Enfin, que représente, pour le monde entier, la perspective d'un océan Arctique libéré par les glaces? S'il devient une grande route de transport et représente une importante économie de temps et d'argent, les conséquences se répercuteront au-delà de l'Arctique, et en fait, surtout au-delà de l'Arctique. Les grandes innovations dans les transports qui se répercutent sur l'organisation du commerce donnent souvent lieu à des conflits à un niveau ou à un autre. Les tensions actuelles avec la Chine en sont un exemple, qui ont leur origine dans l'innovation dont on parlait tout à l'heure. La double innovation dans les transports qu'a constituée l'apparition du bateau à vapeur et celle du chemin de fer a permis aux produits agricoles nord-américains de se retrouver sur les marchés européens, ce qui a déclenché une chaîne d'événements qui ont atteint leur paroxysme avec la Première Guerre mondiale. Un changement inattendu et bénéfique pour le commerce a toujours aussi des effets indésirables. Autrement dit, il y a toujours des gagnants et des perdants, et les perdants le prennent rarement bien. La Chine, qui n'a pas de littoral arctique, pourrait être le plus grand gagnant si l'Arctique est un jour libéré par les glaces, étant donné les conséquences que cela peut avoir pour le commerce international.

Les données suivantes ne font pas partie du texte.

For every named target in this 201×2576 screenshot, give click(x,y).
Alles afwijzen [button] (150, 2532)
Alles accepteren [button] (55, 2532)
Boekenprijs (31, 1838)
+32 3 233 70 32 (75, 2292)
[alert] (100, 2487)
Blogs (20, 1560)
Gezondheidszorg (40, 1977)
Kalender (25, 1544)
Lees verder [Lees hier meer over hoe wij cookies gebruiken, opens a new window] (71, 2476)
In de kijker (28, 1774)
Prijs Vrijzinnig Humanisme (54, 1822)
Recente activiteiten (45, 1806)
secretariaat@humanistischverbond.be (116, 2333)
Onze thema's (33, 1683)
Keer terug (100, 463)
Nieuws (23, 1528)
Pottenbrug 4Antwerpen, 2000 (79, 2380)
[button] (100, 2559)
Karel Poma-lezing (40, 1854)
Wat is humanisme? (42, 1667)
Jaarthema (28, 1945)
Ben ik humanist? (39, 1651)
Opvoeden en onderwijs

Il y aura peut-être aussi des effets collatéraux non négligeables. Si une part importante du commerce international passe par la route du Nord plutôt que par le canal de Suez, cela compromettra gravement la stabilité du gouvernement égyptien, qui tire une partie importante de ses revenus et de ses devises étrangères des droits de péage du canal. Or, une Égypte stable est une condition essentielle à la paix et à la stabilité au Moyen-Orient. Tout comme la quantité de précipitations en Amérique centrale peut avoir des conséquences importantes pour le trafic dans l'Arctique, le trafic dans l'Arctique peut avoir des effets considérables au-delà de la région arctique, comme la stabilité au Moyen-Orient. Il est difficile de prévoir comment tout cela évoluera.

L'Arctique a donc des ramifications sur la sécurité des États et c'est assurément une dimension à prendre en considération, mais c'est une dimension qui, même si elle est due à des changements dans l'Arctique, ne se manifeste pas dans l'Arctique en soi.

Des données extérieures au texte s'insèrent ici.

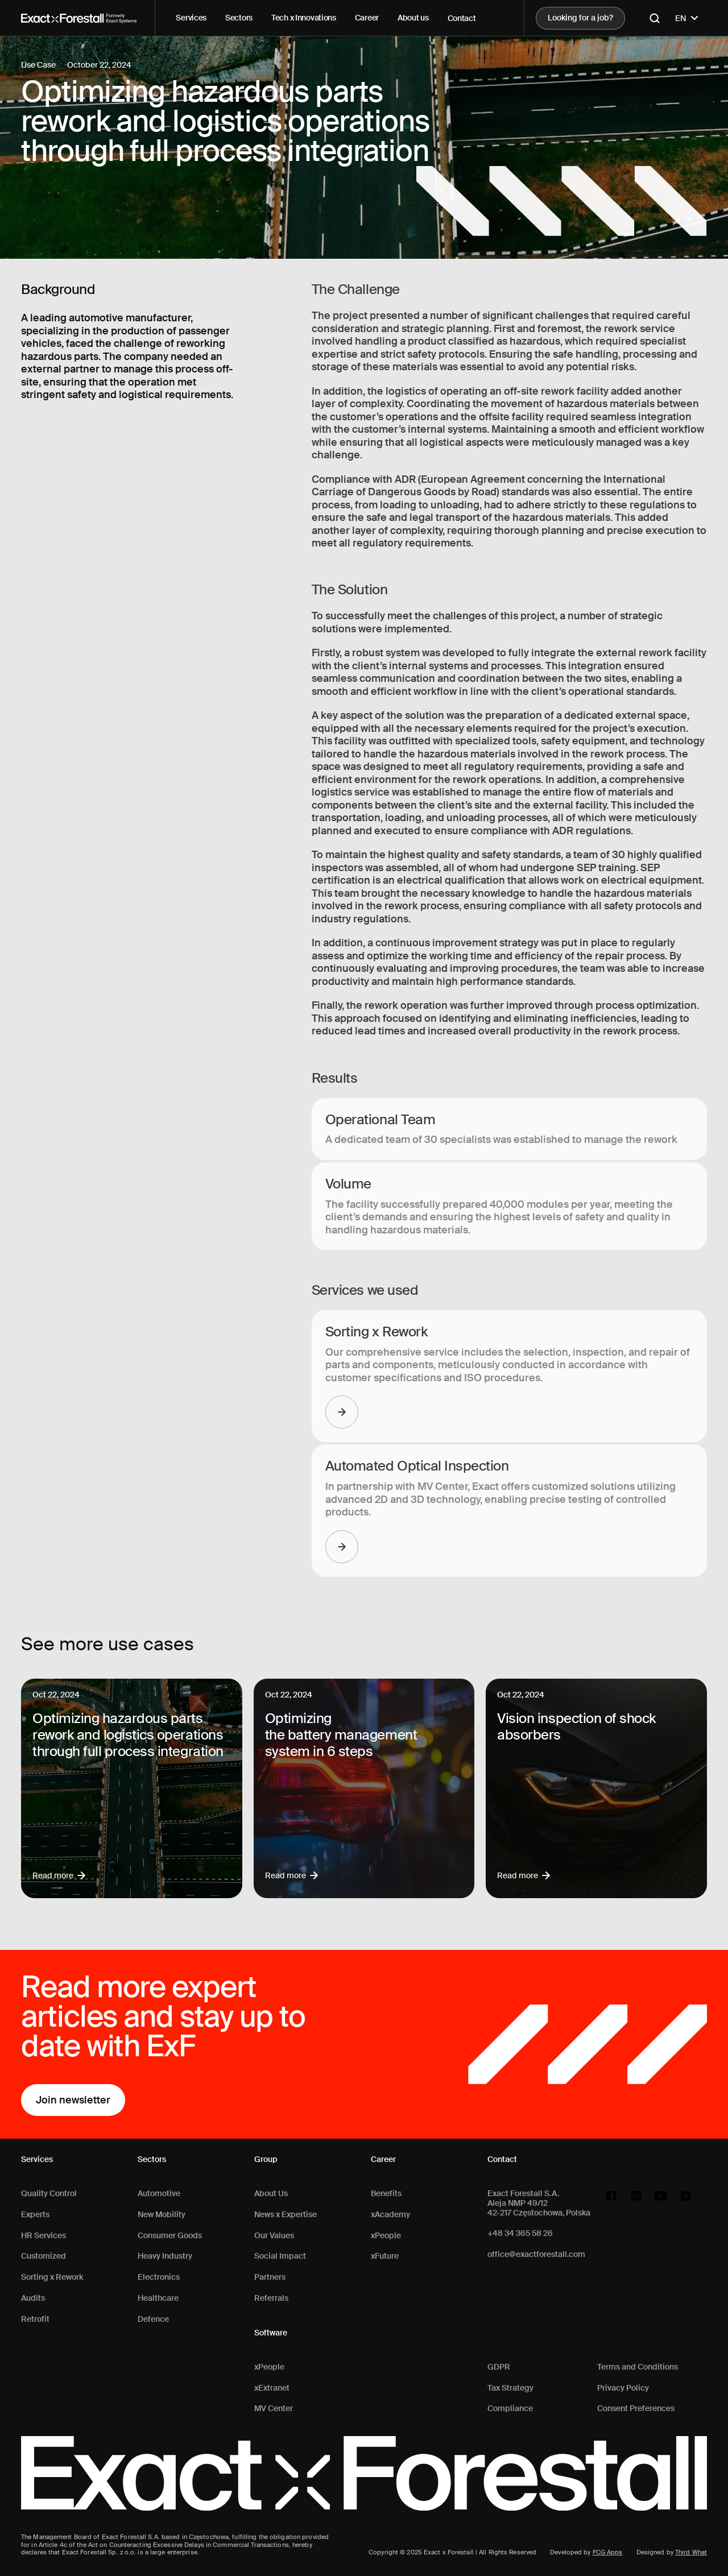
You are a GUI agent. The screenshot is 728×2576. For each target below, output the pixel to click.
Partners (270, 2277)
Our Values (274, 2235)
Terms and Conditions (637, 2367)
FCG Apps (608, 2552)
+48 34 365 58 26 (520, 2233)
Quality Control (49, 2193)
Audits (33, 2298)
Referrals (271, 2298)
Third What (691, 2552)
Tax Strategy (510, 2388)
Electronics (159, 2277)
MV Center (273, 2408)
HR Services (43, 2235)
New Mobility (161, 2214)
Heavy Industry (165, 2256)
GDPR (498, 2367)
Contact (462, 18)
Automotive (159, 2193)
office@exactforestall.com (536, 2254)
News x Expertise (285, 2214)
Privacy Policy (623, 2388)
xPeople (269, 2367)
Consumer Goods (170, 2235)
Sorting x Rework (52, 2277)
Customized (43, 2256)
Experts (35, 2214)
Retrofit (35, 2319)
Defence (153, 2319)
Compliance (510, 2408)
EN (687, 18)
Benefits (386, 2193)
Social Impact (280, 2256)
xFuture (385, 2256)
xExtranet (271, 2388)
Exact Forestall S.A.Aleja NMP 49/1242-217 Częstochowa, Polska (538, 2203)
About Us (271, 2193)
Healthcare (158, 2298)
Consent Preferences (636, 2408)
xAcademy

Je suis prêt à répondre à vos questions.

La présidente : Merci beaucoup. C'était un exposé extraordinaire. Nous allons maintenant passer aux questions.

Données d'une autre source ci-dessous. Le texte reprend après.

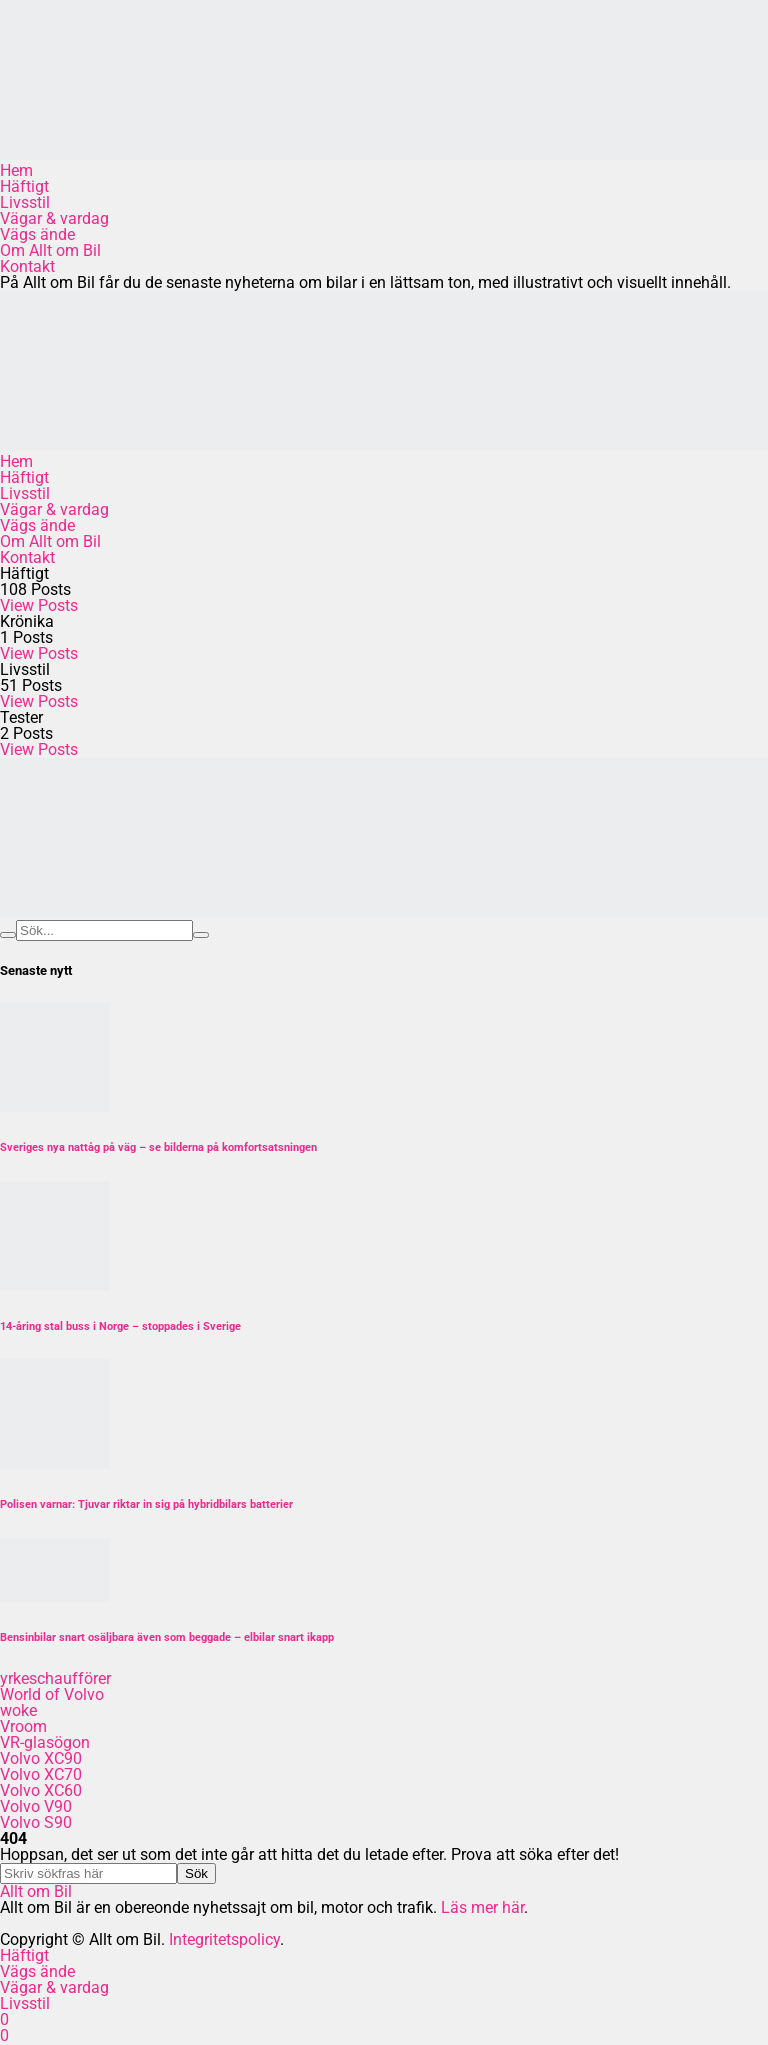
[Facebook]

Le sénateur Dallaire : Vous n'êtes pas futurologue, mais vous êtes très pragmatique, et je ne le dis pas dans un sens péjoratif. Quels grands changements prévoyez-vous pour le transport maritime au cours des 30 prochaines années? Pensez-vous qu'on assistera à des mutations radicales dans les systèmes de transport, les bateaux eux-mêmes, la propulsion ou d'autres moyens, qui nous permettent de penser qu'il y aura toujours des bateaux, des conteneurs et des chemins de fer, à peu près comme on les connaît aujourd'hui, peut-être un peu plus développés?

M. Carmel : Tout dépend de certains facteurs. Par exemple, les changements démographiques auront certainement une incidence sur le commerce des régions touchées. Par exemple, au fur et à mesure que l'Asie du Sud-Est gagne en importance et que la Russie en perd, la configuration du trafic commercial et le genre de bateaux utilisés évolueront en conséquence. Nous voyons déjà que la Chine, par exemple, est devenue un grand exportateur d'automobiles.

Sur le plan de la technologie, je pense que les bateaux de conteneurs actuels, qui ont une capacité de l'ordre de 18 000 EVP, ont sans doute atteint la taille maximum car, au-delà, cela présentera de sérieux défis techniques. Par conséquent, je ne pense pas que les bateaux seront plus gros. Le mazout est sans doute un important facteur à prendre en considération. Si l'on trouve facilement du mazout bon marché, à faible empreinte carbone, cela aura un impact positif sur le transport maritime. Si le mazout continue d'être très cher ou s'il devient encore plus cher, on risque d'assister à un effondrement des réseaux internationaux d'approvisionnement et à un retour à la fabrication régionale; à ce moment-là, les réseaux internationaux d'approvisionnement seront moins nombreux et plus intégrés qu'aujourd'hui.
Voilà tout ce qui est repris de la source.